* _Problem statement_: Copy the lines of the data below exactly, starting at the first and stopping after the line that contains "و کارگردانی آن"; include no pictures.

* _Supplied records_:

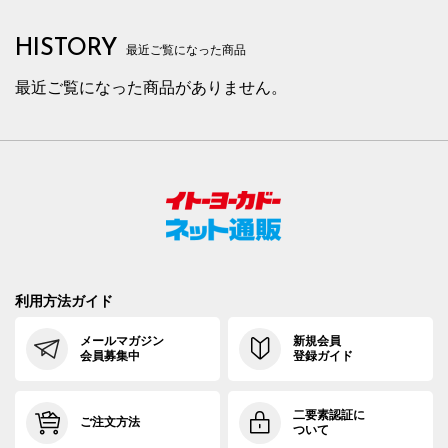
HISTORY
最近ご覧になった商品
最近ご覧になった商品がありません。
利用方法ガイド
メールマガジン
新規会員
会員募集中
登録ガイド
二要素認証に
ご注文方法
ついて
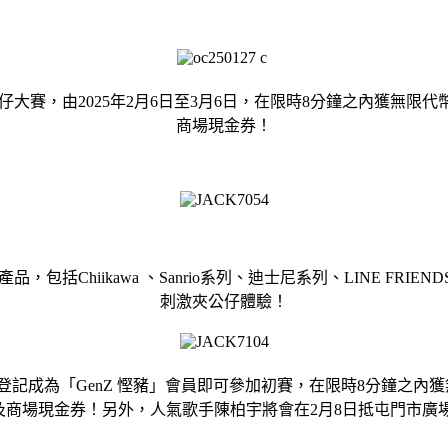
，由2025年2月6日至3月6日，在限時8分鐘之內獲無限代幣瘋狂任
商場現金券！
Chiikawa 、Sanrio系列、迪士尼系列、LINE FRIENDS
刺激夾公仔體驗！
及登記成為「GenZ 慳豬」會員即可參加初賽，在限時8分鐘之
、iPad及商場現金券！另外，人氣歌手陳柏宇將會在2月8日抵屯門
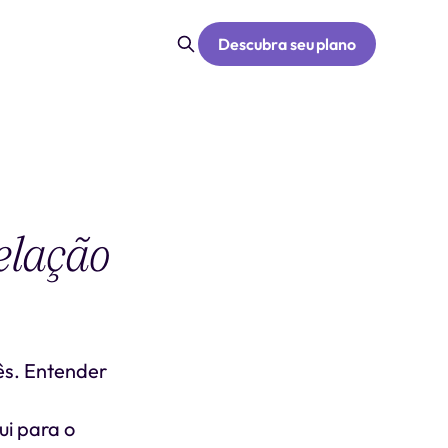
Descubra seu plano
elação
ês. Entender
ui para o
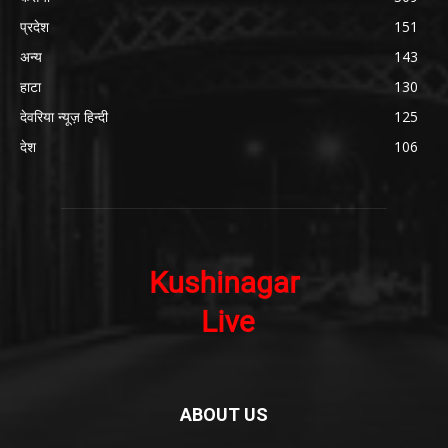
प्रदेश
151
अन्य
143
हाटा
130
देवरिया न्यूज़ हिन्दी
125
देश
106
ABOUT US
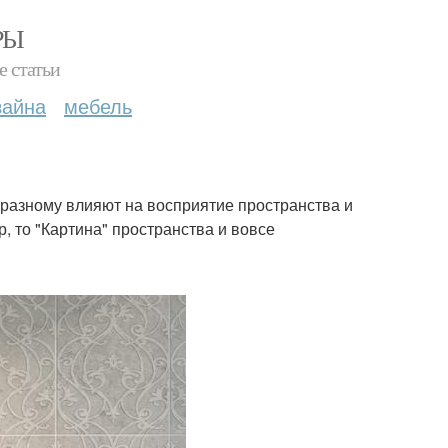
РЫ
е статьи
зайна
мебель
-разному влияют на восприятие пространства и
р, то "Картина" пространства и вовсе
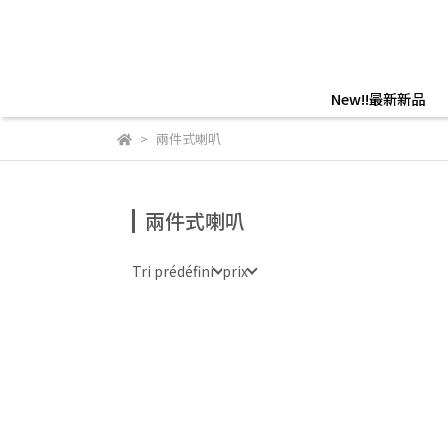
New!!最新新品
兩件式喇叭
兩件式喇叭
Tri prédéfini
prix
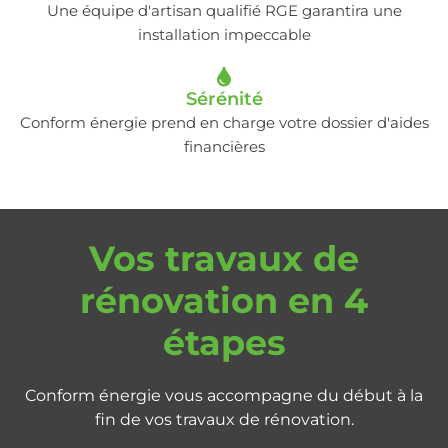
Une équipe d'artisan qualifié RGE garantira une
installation impeccable
Sérénité
Conform énergie prend en charge votre dossier d'aides
financières
Vos travaux de
rénovation en 4
étapes
Conform énergie vous accompagne du début à la
fin de vos travaux de rénovation.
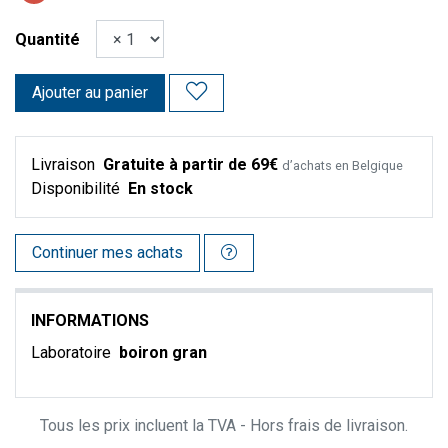
Quantité
Ajouter au panier
Livraison
Gratuite à partir de 69€
d’achats en Belgique
Disponibilité
En stock
Continuer mes achats
INFORMATIONS
Laboratoire
boiron gran
Tous les prix incluent la TVA - Hors frais de livraison.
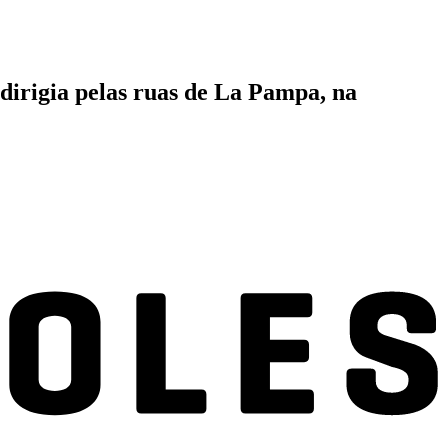
dirigia pelas ruas de La Pampa, na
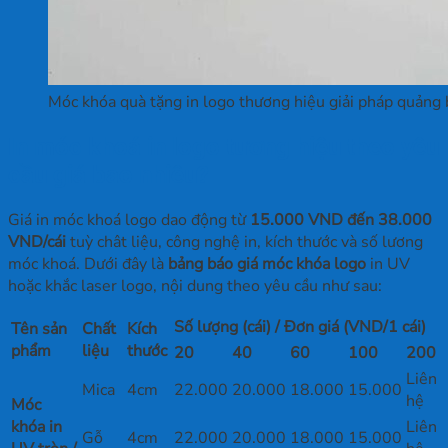
Móc khóa quà tặng in logo thương hiệu giải pháp quảng b
In móc khoá in logo tương hiệu theo yêu
cầu giá bao nhiêu?
Giá in móc khoá logo dao động từ
15.000 VND đến 38.000
VND/cái
tuỳ chât liệu, công nghệ in, kích thước và số lương
móc khoá. Dưới đây là
bảng báo giá móc khóa logo
in UV
hoặc khắc laser logo, nội dung theo yêu cầu như sau:
Số lượng (cái) / Đơn giá (VND/1 cái)
Tên sản
Chất
Kích
phẩm
liệu
thước
20
40
60
100
200
Liên
Mica
4cm
22.000
20.000
18.000
15.000
hệ
Móc
khóa in
Liên
Gỗ
4cm
22.000
20.000
18.000
15.000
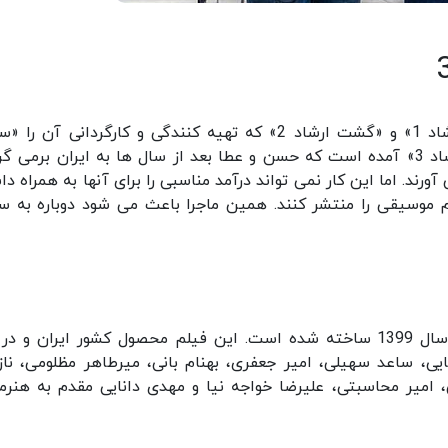
«گشت ارشاد 3» دنباله ای بر فیلم های «گشت ارشاد 1» و «گشت ارشاد 2» که تهیه کنندگی و کارگردانی آن
سهیلی» به عهده دارد. در خلاصه داستان «گشت ارشاد 3» آمده است که حسن و عطا بعد از سال ها به ایران برمی 
آورند. اما این کار نمی تواند درآمد مناسبی را برای آنها به همراه د
 موسیقی را منتشر کنند. همین ماجرا باعث می شود دوباره به 
فیلم گشت ارشاد 3 به کارگردانی سعید سهیلی در سال 1399 ساخته شده است. این فیلم محصول کشور ایران و 
ایی، ساعد سهیلی، امیر جعفری، بهنام بانی، میرطاهر مظلومی، ناز
، امیر محاسبتی، علیرضا خواجه نیا و مهدی دانایی مقدم به هنرم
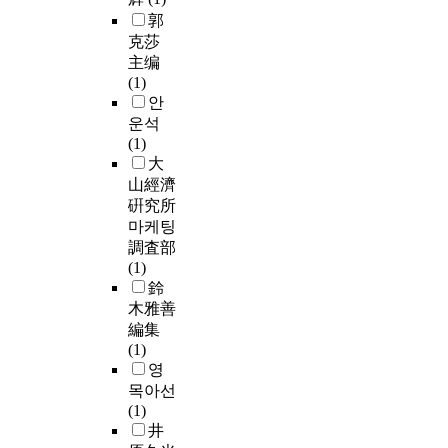
郭
克莎
主编
(1)
안
운석
(1)
大
山經濟
硏究所
마케팅
調査部
(1)
鈴
木雅善
編集
(1)
영
목아선
(1)
井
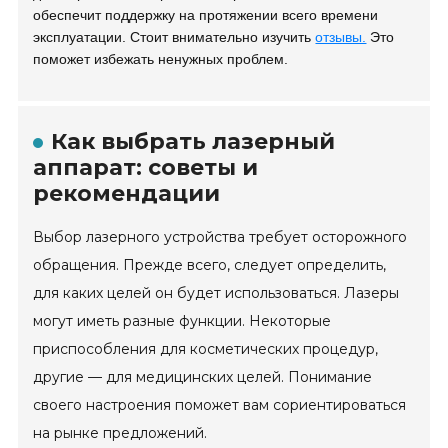
обеспечит поддержку на протяжении всего времени
эксплуатации. Стоит внимательно изучить
отзывы.
Это
поможет избежать ненужных проблем.
Как выбрать лазерный
аппарат: советы и
рекомендации
Выбор лазерного устройства требует осторожного
обращения. Прежде всего, следует определить,
для каких целей он будет использоваться. Лазеры
могут иметь разные функции. Некоторые
приспособления для косметических процедур,
другие — для медицинских целей. Понимание
своего настроения поможет вам сориентироваться
на рынке предложений.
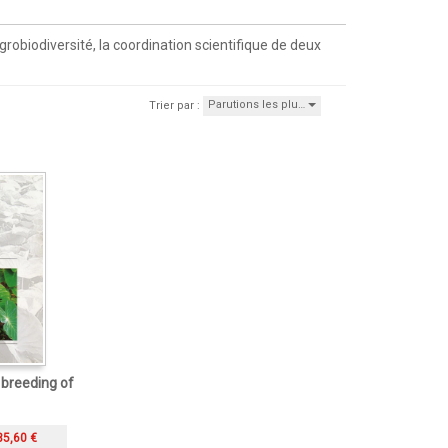
robiodiversité, la coordination scientifique de deux
Parutions les plu…
Trier par :
 breeding of
35,60 €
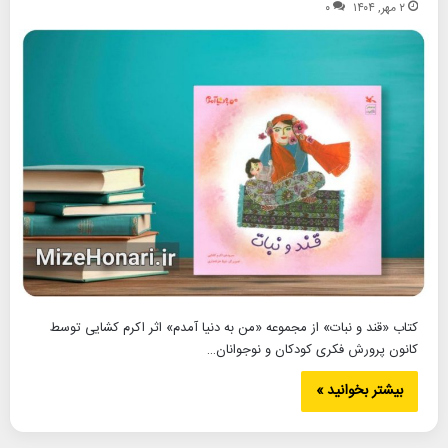
۲ مهر, ۱۴۰۴
۰
کتاب «قند و نبات» از مجموعه «من به دنیا آمدم» اثر اکرم کشایی توسط
کانون پرورش فکری کودکان و نوجوانان…
بیشتر بخوانید »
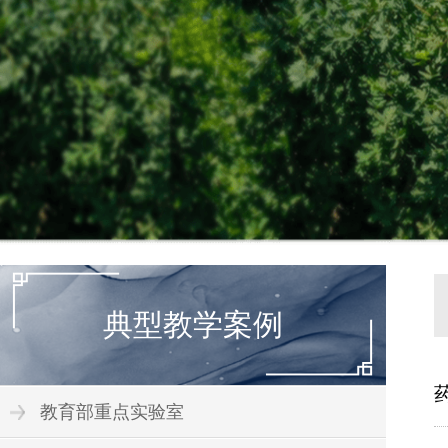
典型教学案例
教育部重点实验室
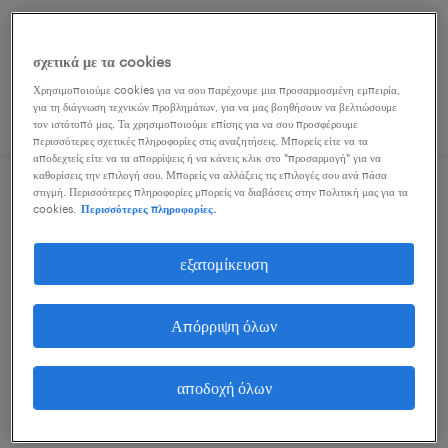
σχετικά με τα cookies
Χρησιμοποιούμε cookies για να σου παρέχουμε μια προσαρμοσμένη εμπειρία,
για τη διάγνωση τεχνικών προβλημάτων, για να μας βοηθήσουν να βελτιώσουμε
δημοσιεύτηκε 29 ιουλίου 2026
τον ιστότοπό μας. Τα χρησιμοποιούμε επίσης για να σου προσφέρουμε
περισσότερες σχετικές πληροφορίες στις αναζητήσεις. Μπορείς είτε να τα
αποδεχτείς είτε να τα απορρίψεις ή να κάνεις κλικ στο "προσαρμογή" για να
καθορίσεις την επιλογή σου. Μπορείς να αλλάξεις τις επιλογές σου ανά πάσα
στιγμή. Περισσότερες πληροφορίες μπορείς να διαβάσεις στην πολιτική μας για τα
επόπτης τραμπολίνου
cookies.
Περισσότερες πληροφορίες.
άγιος ιωάννης ρέντης, attica
εξατομίκευση
μόνιμη
Απόρριψη όλων
αποδοχή όλων
δημοσιεύτηκε 3 αυγούστου 2026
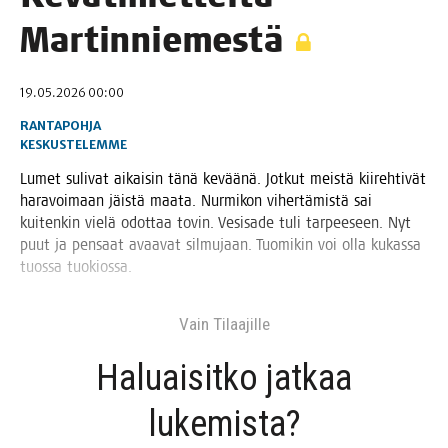
Martinniemestä
19.05.2026 00:00
RANTAPOHJA
KESKUSTELEMME
Lumet suli­vat aikai­sin tänä kevää­nä. Jot­kut meis­tä kii­reh­ti­vät
hara­voi­maan jäis­tä maa­ta. Nur­mi­kon viher­tä­mis­tä sai
kui­ten­kin vie­lä odot­taa tovin. Vesi­sa­de tuli tar­pee­seen. Nyt
puut ja pen­saat avaa­vat sil­mu­jaan. Tuo­mi­kin voi olla kukas­sa
tuos­sa tuokiossa.
Vain Tilaa­jil­le
Haluai­sit­ko jat­kaa
lukemista?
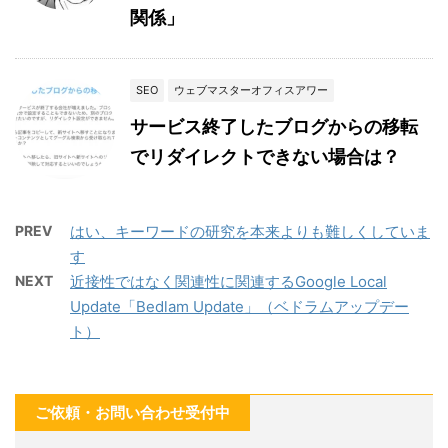
関係」
SEO
ウェブマスターオフィスアワー
サービス終了したブログからの移転
でリダイレクトできない場合は？
PREV
はい、キーワードの研究を本来よりも難しくしていま
す
NEXT
近接性ではなく関連性に関連するGoogle Local
Update「Bedlam Update」（ベドラムアップデー
ト）
ご依頼・お問い合わせ受付中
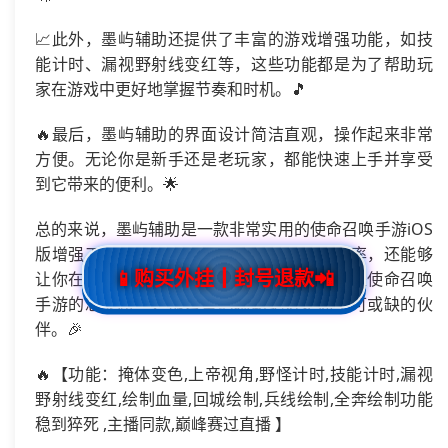
📈此外，墨屿辅助还提供了丰富的游戏增强功能，如技
能计时、漏视野射线变红等，这些功能都是为了帮助玩
家在游戏中更好地掌握节奏和时机。🎵
🔥最后，墨屿辅助的界面设计简洁直观，操作起来非常
方便。无论你是新手还是老玩家，都能快速上手并享受
到它带来的便利。🌟
总的来说，墨屿辅助是一款非常实用的使命召唤手游iOS
版增强工具。它不仅能够帮助你提高游戏效率，还能够
📱购买外挂┃封号退款📲
让你在游戏中体验到更多的乐趣。如果你也是使命召唤
手游的忠实粉丝，那么墨屿辅助绝对是你不可或缺的伙
伴。🎉
🔥【功能：掩体变色,上帝视角,野怪计时,技能计时,漏视
野射线变红,绘制血量,回城绘制,兵线绘制,全奔绘制功能
稳到猝死 ,主播同款,巅峰赛过直播 】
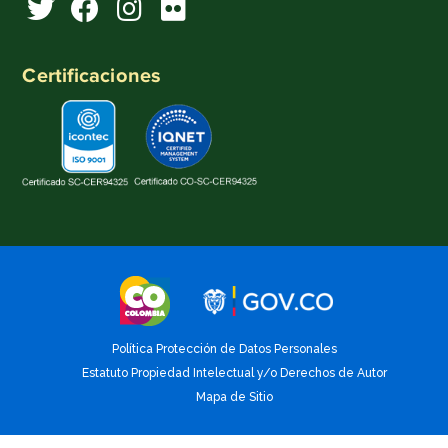
Certificaciones
Política Protección de Datos Personales
Estatuto Propiedad Intelectual y/o Derechos de Autor
Mapa de Sitio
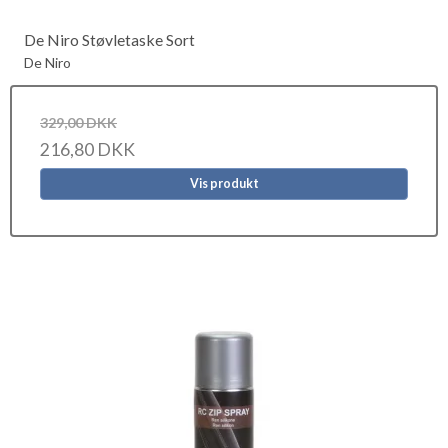
De Niro Støvletaske Sort
De Niro
329,00 DKK
216,80 DKK
Vis produkt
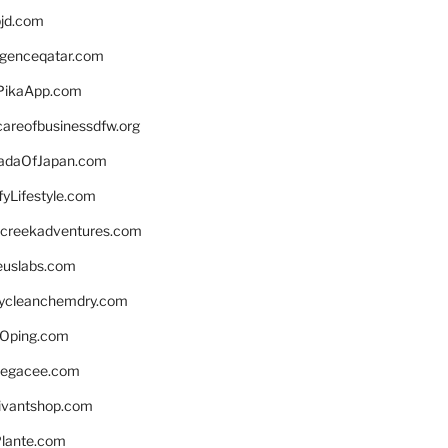
bjd.com
ligenceqatar.com
PikaApp.com
careofbusinessdfw.org
daOfJapan.com
fyLifestyle.com
screekadventures.com
euslabs.com
lycleanchemdry.com
Oping.com
legacee.com
ivantshop.com
lante.com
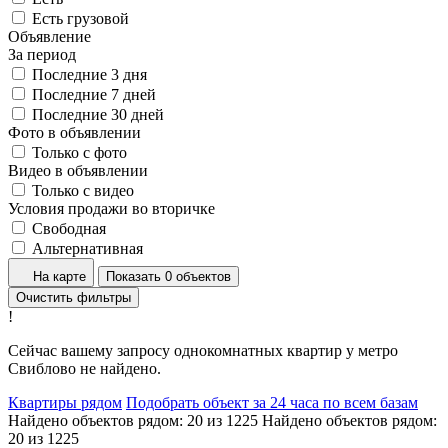
Есть грузовой
Объявление
За период
Последние 3 дня
Последние 7 дней
Последние 30 дней
Фото в объявлении
Только с фото
Видео в объявлении
Только с видео
Условия продажи во вторичке
Свободная
Альтернативная
На карте
Показать 0 объектов
Очистить фильтры
!
Сейчас вашему запросу однокомнатных квартир у метро
Свиблово не найдено.
Квартиры рядом
Подобрать объект за 24 часа по всем базам
Найдено объектов рядом:
20
из
1225
Найдено объектов рядом:
20
из
1225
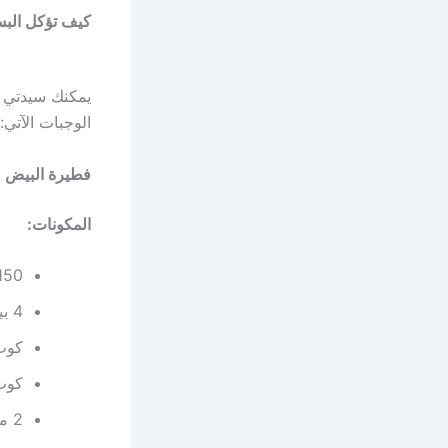
كيف تؤكل الب
يمكنك سيدتي ا
الوجبات الآتي:
فطيرة البيض م
المكونات:
150 جرام بسطرمة مقطعة قطع صغ
4 بيض.
كوب 
كوب 
2 ملعقة من الزبد أو زيت الزيتون.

* _Response box_:
HISTORY
最近ご覧になった商品
最近ご覧になった商品がありません。
利用方法ガイド
メールマガジン
新規会員
会員募集中
登録ガイド
二要素認証に
ご注文方法
ついて
，由2025年2月6日至3月6日，在限時8分鐘之內獲無限代幣瘋狂任
商場現金券！
Chiikawa 、Sanrio系列、迪士尼系列、LINE FRIENDS
刺激夾公仔體驗！
及登記成為「GenZ 慳豬」會員即可參加初賽，在限時8分鐘之
、iPad及商場現金券！另外，人氣歌手陳柏宇將會在2月8日抵屯門
Descubra seu plano
elação
ês. Entender
ui para o
प्रदेश
151
अन्य
143
हाटा
130
देवरिया न्यूज़ हिन्दी
125
देश
106
ABOUT US
РЫ
е статьи
зайна
мебель
-разному влияют на восприятие пространства и
р, то "Картина" пространства и вовсе
New!!最新新品
兩件式喇叭
兩件式喇叭
Tri prédéfini
prix
Une équipe d'artisan qualifié RGE garantira une
installation impeccable
Sérénité
Conform énergie prend en charge votre dossier d'aides
financières
Vos travaux de
rénovation en 4
étapes
Conform énergie vous accompagne du début à la
fin de vos travaux de rénovation.
Quantité
Ajouter au panier
Livraison
Gratuite à partir de 69€
d’achats en Belgique
Disponibilité
En stock
Continuer mes achats
INFORMATIONS
Laboratoire
boiron gran
Tous les prix incluent la TVA - Hors frais de livraison.
dirigia pelas ruas de La Pampa, na
Móc khóa quà tặng in logo thương hiệu giải pháp quảng b
In móc khoá in logo tương hiệu theo yêu
cầu giá bao nhiêu?
Giá in móc khoá logo dao động từ
15.000 VND đến 38.000
VND/cái
tuỳ chât liệu, công nghệ in, kích thước và số lương
móc khoá. Dưới đây là
bảng báo giá móc khóa logo
in UV
hoặc khắc laser logo, nội dung theo yêu cầu như sau:
Số lượng (cái) / Đơn giá (VND/1 cái)
Tên sản
Chất
Kích
phẩm
liệu
thước
20
40
60
100
200
Liên
Mica
4cm
22.000
20.000
18.000
15.000
hệ
Móc
khóa in
Liên
Gỗ
4cm
22.000
20.000
18.000
15.000
«گشت ارشاد 3» دنباله ای بر فیلم های «گشت ارشاد 1» و «گشت ارشاد 2» که تهیه کنندگی و کارگردانی آن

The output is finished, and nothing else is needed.